Okumadım ama biliyorum. Avukatım suç duyurusunda bulundu. Davacı olacağız. Bir gazetecinin katilin vicdanından söz etmesi olacak şey değil. Benim acımı alevlendirmekten başka bir şeye yaramaz. Onun da bir çocuğu varsa ne demek istediğimi anlar. Benim evladım katledildi önce beni anlaması lazım.

Münevver Karabulut’un mezarı Bolu’nun Mengen ilçesinde bulunuyor.

'CEM'İN ÖLDÜĞÜNÜ DUYUNCA KIZIMIN MEZARINA GİTTİM'

*Cem Garipoğlu’nun intiharından sonra kızınızın mezarına gittiniz mi?

İntihardan hemen sonra ertesi gün gittim kızıma “Kınalı kuzum merak etme kanın yerde kalmadı. Cem gitti, yanına geldi. Artık orada hesabını sen görürsün. Geriye kalan herkes cezasını çekti. Ama bu dosya kapanmadı. İlahi adalet herkesi buluyor” dedim. Ama o katil, hak ettiği cezayı çekmedi. Kısa yolu seçti.

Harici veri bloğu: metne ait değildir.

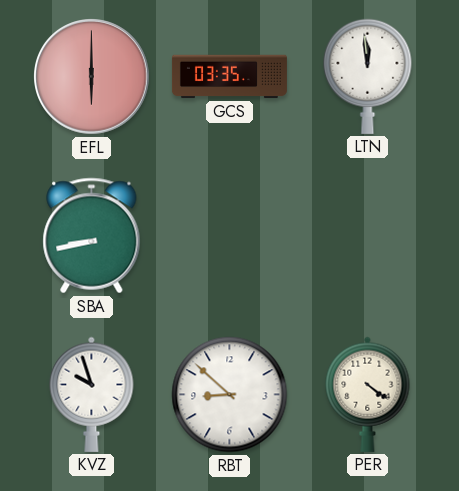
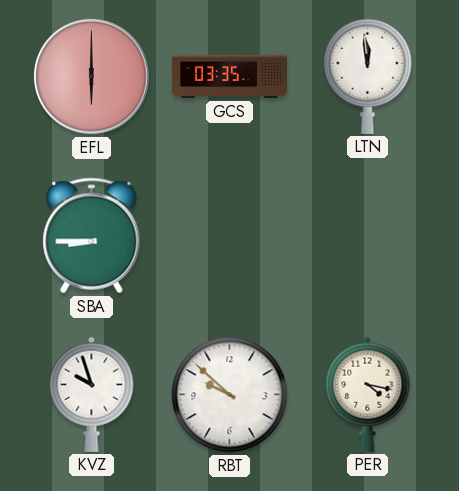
SBA: 8:43 -> 8:45
RBT: 8:52 -> 9:52
PER: 4:21 -> 4:17
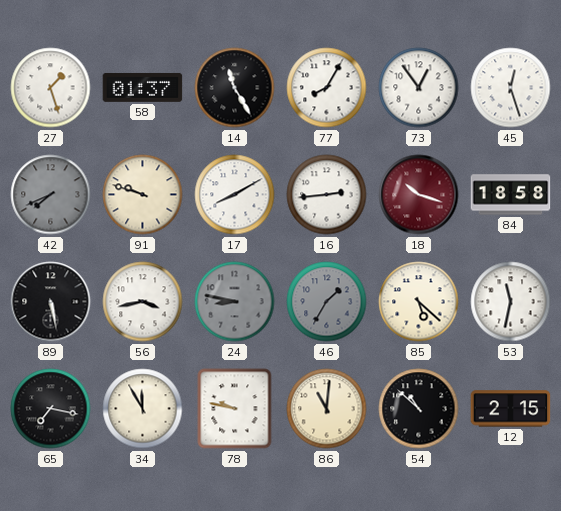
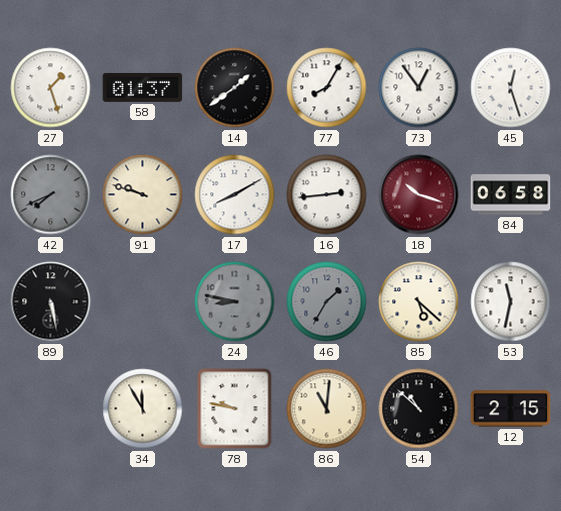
14: 11:25 -> 1:39
84: 18:58 -> 06:58
56: 3:43 -> none
65: 7:17 -> none
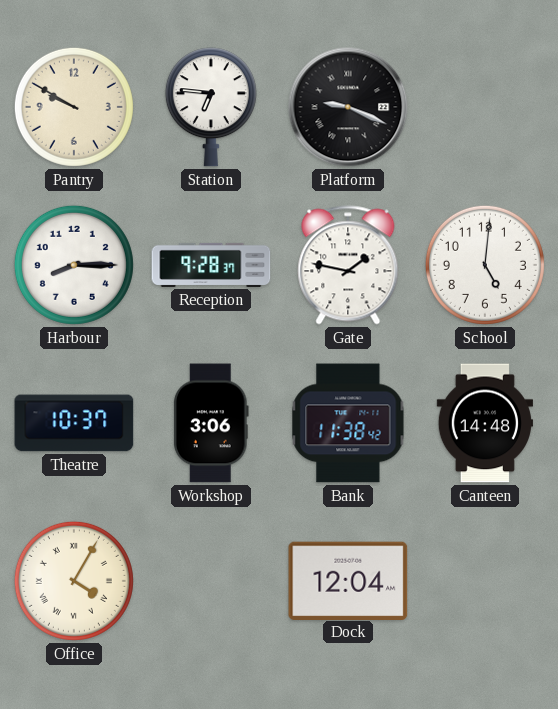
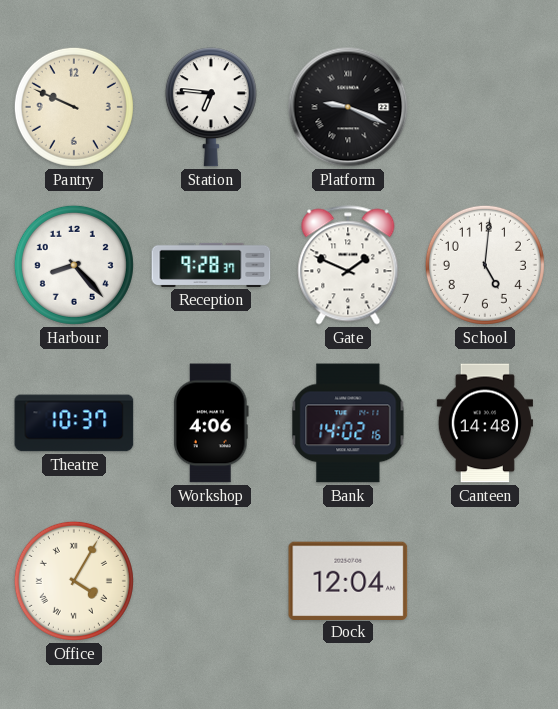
Pantry: 9:50 -> 9:49
Harbour: 8:15 -> 8:23
Gate: 1:47 -> 1:49
Workshop: 3:06 -> 4:06
Bank: 11:38 -> 14:02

*Peki evde yaşam düzeniniz nasıl?

Biz evde Münevver ile ilgili her şeyi kaldırdık. Zamanında Münevver varken giydiğim kıyafetleri bile kaldırdık. Yeni bir başlangıç yaptık. Çünkü oğlum istedi. Bir gözümde yüzde 95, diğer gözümde yüzde 65 görme kaybı var. Anne MS hastası oldu. Ben 12 ilaç kullanıyorum. Dolayısıyla oğlum için yeni bir başlangıç yapmamız gerekti. Bizi hayata o bağladı. O yüzden eskiye ait tüm eşyalarını kaldırdık. Üç yıldan beri de çalışmıyordum. Şimdi yeni bir işe başlıyorum.

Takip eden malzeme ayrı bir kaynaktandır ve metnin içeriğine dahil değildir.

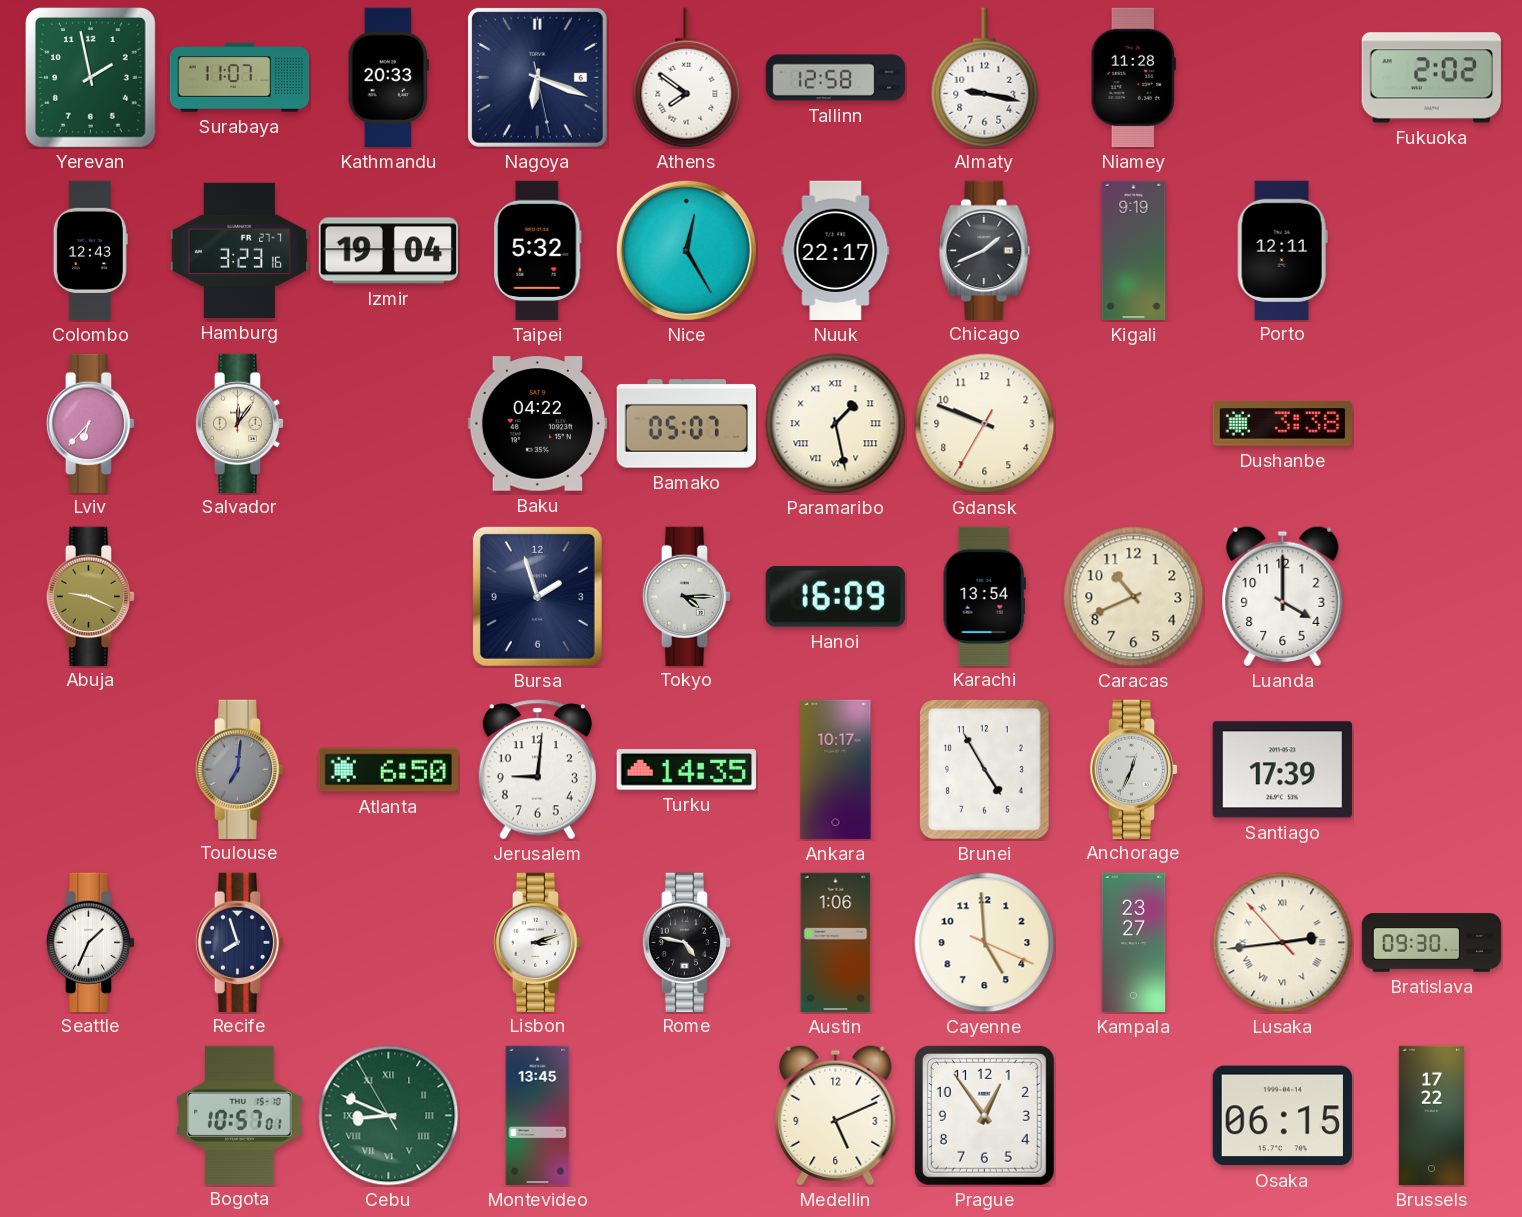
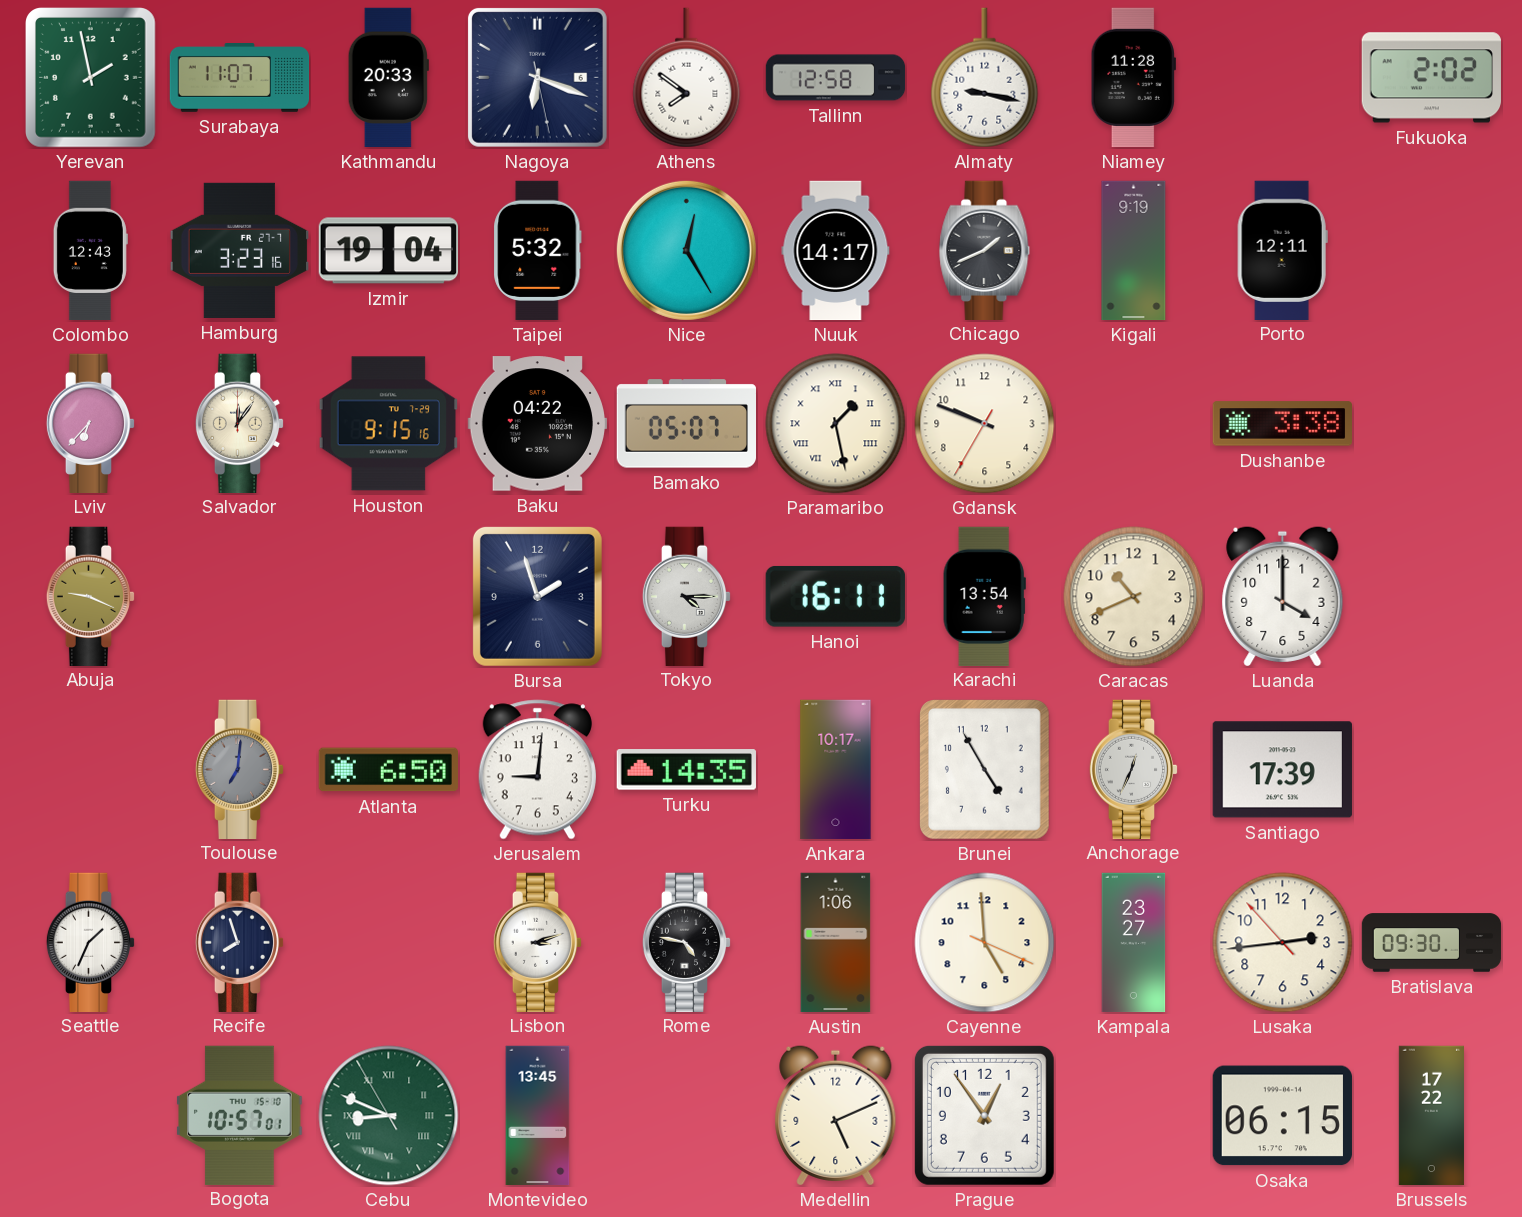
Nuuk: 22:17 -> 14:17
Houston: none -> 9:15
Hanoi: 16:09 -> 16:11
Lusaka numerals: Roman -> Arabic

*Sağlık problemleriniz oluşmuştu…

Cem Garipoğlu’nun intiharından sonra artık eskiye göre çok daha iyi uyuyorum. Ruhumdaki sıkıntının bir kısmı gitti. Nefesim açıldı, ruhum açıldı. 12 ilaç kullanıyorum, artık onları bile bırakmak istiyorum. O kadar rahatlamadım. Artık tek beklentim var; Hayyam Garipoğlu’nun getirilip cezasını çekmesi. Evlat acısının ne olduğunu onlar da görsün. Benim çektiğim acının ancak yarısını hissedebilirler. Benim çektiğimi tam olarak anlayamazlar.